For this exercise, copy out each line of the material below that includes "rouge".
= Beginning of Section =
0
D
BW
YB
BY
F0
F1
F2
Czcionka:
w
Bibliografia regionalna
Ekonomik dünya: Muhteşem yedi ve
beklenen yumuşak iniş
= End of Section =
= Beginning of Section =
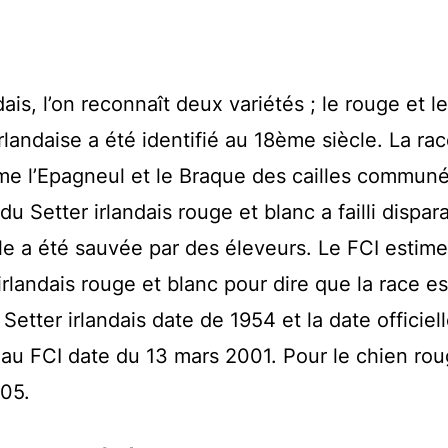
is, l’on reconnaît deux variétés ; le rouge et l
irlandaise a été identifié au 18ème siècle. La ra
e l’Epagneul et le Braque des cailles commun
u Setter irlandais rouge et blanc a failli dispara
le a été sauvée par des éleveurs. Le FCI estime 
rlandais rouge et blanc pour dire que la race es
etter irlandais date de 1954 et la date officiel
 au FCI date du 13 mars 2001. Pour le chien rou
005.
= End of Section =
§ **Solved problem**:
is, l’on reconnaît deux variétés ; le rouge et l
u Setter irlandais rouge et blanc a failli dispara
rlandais rouge et blanc pour dire que la race es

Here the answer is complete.